Stored items from a collection:
====

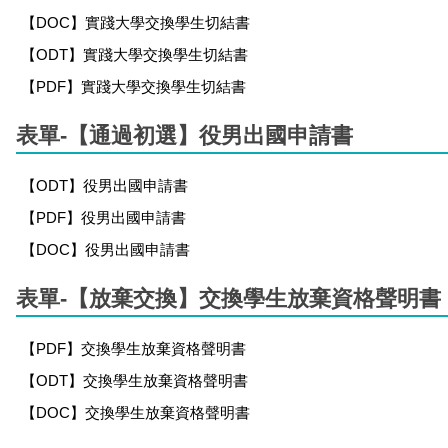
【DOC】實踐大學交換學生切結書
【ODT】實踐大學交換學生切結書
【PDF】實踐大學交換學生切結書
表單-【通過初選】役男出國申請書
【ODT】役男出國申請書
【PDF】役男出國申請書
【DOC】役男出國申請書
表單-【放棄交換】交換學生放棄資格聲明書
【PDF】交換學生放棄資格聲明書
【ODT】交換學生放棄資格聲明書
【DOC】交換學生放棄資格聲明書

====

Exercise instructions>
Write the records out once more, exactly as they appear, with no pictures.

Response to the task>
【DOC】實踐大學交換學生切結書
【ODT】實踐大學交換學生切結書
【PDF】實踐大學交換學生切結書
表單-【通過初選】役男出國申請書
【ODT】役男出國申請書
【PDF】役男出國申請書
【DOC】役男出國申請書
表單-【放棄交換】交換學生放棄資格聲明書
【PDF】交換學生放棄資格聲明書
【ODT】交換學生放棄資格聲明書
【DOC】交換學生放棄資格聲明書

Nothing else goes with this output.